İslam dünyasında son birkaç yüzyıldır modern devletin doğası her yere sirayet ettiğinden, sivillik de ancak devlet dolayımından geçerek bir anlam ifade etmeye başladı. Bunun doğal sonucu olarak, Müslüman toplumlarda sivillik ortalama düzeyde bile kuvvetlenemedi. Çoğu sivil toplum diye tabir edilen kuruluşlar çoğunlukla devlete sırtlarını yaslanarak gelişme peşine düştüler. Bu ise, güç devşirme gibi bir pratiği doğurdu. Halbuki sivilliğin gücü bizzat toplumdan gelmektedir.
Elbette sivilliklerin gelişmesinde devletin rolünü inkar ediyor değilim. Ancak modern dünyada her şeyi devletin yükleniyor oluşu, modern devlet anlayışının her şeyi gözetim altında tutma niteliğinden mülhem. Ancak sivilliklerin toplumsal dinamikleri işletiyor oluşu ve birçok işlevleri görmesi devletin elini rahatlatacağı gibi onu güçlü de kılacaktır.
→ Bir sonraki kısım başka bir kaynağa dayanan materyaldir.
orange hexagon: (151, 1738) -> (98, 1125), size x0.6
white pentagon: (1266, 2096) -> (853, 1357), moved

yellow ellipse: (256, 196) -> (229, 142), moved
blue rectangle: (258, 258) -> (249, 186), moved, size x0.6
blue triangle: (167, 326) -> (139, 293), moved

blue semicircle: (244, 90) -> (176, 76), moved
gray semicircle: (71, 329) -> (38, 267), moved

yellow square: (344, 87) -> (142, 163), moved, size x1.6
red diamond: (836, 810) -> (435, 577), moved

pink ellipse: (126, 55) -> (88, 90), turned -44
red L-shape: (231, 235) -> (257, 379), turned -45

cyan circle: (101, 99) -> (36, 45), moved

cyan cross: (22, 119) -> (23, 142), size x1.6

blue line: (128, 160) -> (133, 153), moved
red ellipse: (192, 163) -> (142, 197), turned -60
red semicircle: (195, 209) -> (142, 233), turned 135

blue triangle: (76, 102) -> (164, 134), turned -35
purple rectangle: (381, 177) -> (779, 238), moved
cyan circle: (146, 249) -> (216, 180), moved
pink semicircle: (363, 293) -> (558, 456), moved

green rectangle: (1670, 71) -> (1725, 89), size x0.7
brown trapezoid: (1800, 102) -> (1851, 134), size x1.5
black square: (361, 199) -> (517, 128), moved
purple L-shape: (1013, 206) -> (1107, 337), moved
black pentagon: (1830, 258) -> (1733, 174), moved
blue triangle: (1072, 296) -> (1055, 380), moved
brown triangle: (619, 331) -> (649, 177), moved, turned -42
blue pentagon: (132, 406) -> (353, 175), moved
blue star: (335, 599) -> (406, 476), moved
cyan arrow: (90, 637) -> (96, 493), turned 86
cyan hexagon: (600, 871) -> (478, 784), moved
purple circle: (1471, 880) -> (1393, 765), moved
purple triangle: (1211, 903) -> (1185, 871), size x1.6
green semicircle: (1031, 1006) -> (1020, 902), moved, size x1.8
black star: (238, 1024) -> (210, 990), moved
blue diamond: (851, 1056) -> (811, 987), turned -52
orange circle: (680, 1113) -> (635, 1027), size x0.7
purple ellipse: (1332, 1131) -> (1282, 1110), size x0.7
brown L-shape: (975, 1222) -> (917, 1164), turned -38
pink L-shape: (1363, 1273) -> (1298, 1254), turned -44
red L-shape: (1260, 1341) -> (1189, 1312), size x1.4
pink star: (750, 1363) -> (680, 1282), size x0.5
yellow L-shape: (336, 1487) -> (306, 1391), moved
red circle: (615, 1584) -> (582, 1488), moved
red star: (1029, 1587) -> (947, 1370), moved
Şu tespiti de belirtmeliyiz. Sivilliklerin gelişebilmesi o toplumda yaşayan insanların “sivil” bir zihniyete sahip olmalarıyla direkt bağlantılıdır. Bu zamana kadar ki gelişmeleri takip edebildiğim kadarıyla, Türkiye’de böyle sivil bir zihniyet olabildiğince zayıf. Tüm sivillikler toplumun dışındaki güçlere dayanmak istiyorlar. Açıkçası bu ilk başta kolay görünüyor ama bizi güçlü kılmıyor.